- _Problem to work on_
What are the lines below, starting at the line containing "Nutzungsbedingungen" and ending at the line containing "Über die inovex GmbH"? Write them out exactly, ends included, without pictures.

[Records for processing]

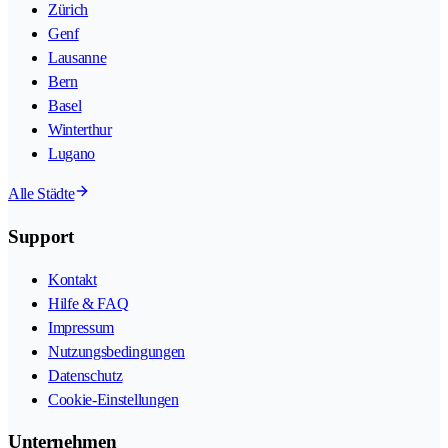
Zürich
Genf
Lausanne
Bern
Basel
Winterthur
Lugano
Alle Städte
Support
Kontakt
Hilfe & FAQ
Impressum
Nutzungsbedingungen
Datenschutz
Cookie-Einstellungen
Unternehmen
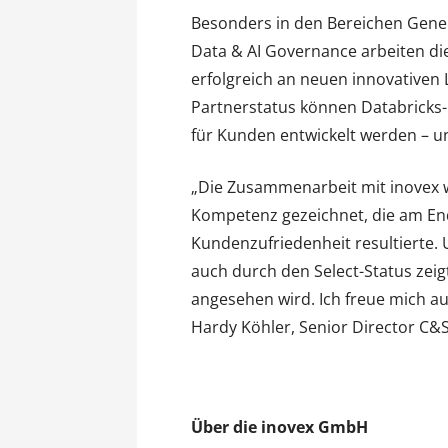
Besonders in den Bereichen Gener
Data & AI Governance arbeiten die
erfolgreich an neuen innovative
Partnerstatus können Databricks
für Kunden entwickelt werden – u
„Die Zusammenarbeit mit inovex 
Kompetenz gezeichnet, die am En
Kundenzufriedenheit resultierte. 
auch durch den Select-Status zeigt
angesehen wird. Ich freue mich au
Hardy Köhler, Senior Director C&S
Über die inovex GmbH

[/Records for processing]
[Records for processing]

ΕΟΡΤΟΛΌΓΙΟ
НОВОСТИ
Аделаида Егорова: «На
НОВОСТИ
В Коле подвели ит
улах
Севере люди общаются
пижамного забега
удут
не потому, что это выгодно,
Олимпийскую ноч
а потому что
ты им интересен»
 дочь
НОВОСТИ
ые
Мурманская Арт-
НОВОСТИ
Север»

[/Records for processing]
[Records for processing]

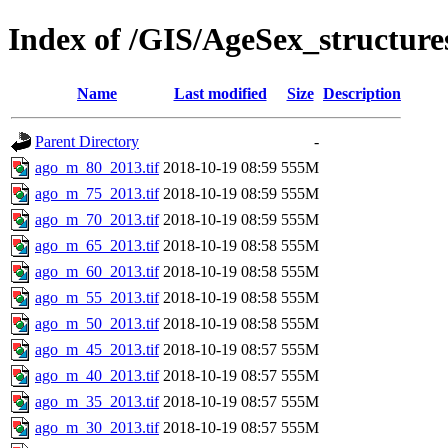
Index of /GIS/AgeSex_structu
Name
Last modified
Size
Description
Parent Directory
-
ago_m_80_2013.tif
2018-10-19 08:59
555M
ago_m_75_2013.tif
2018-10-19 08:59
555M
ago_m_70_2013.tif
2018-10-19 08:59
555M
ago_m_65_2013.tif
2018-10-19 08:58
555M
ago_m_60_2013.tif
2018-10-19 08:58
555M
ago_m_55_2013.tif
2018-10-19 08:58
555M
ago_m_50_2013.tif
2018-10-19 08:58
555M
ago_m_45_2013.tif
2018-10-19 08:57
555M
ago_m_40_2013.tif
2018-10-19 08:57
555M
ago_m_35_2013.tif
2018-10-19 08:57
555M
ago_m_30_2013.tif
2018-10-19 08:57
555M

[/Records for processing]

- _Worked solution_
Nutzungsbedingungen
Datenschutz
Cookie-Einstellungen
Unternehmen
Besonders in den Bereichen Gener
Data & AI Governance arbeiten die
erfolgreich an neuen innovative
Partnerstatus können Databricks
für Kunden entwickelt werden – u
„Die Zusammenarbeit mit inovex 
Kompetenz gezeichnet, die am En
Kundenzufriedenheit resultierte. 
auch durch den Select-Status zeigt
angesehen wird. Ich freue mich au
Hardy Köhler, Senior Director C&S
Über die inovex GmbH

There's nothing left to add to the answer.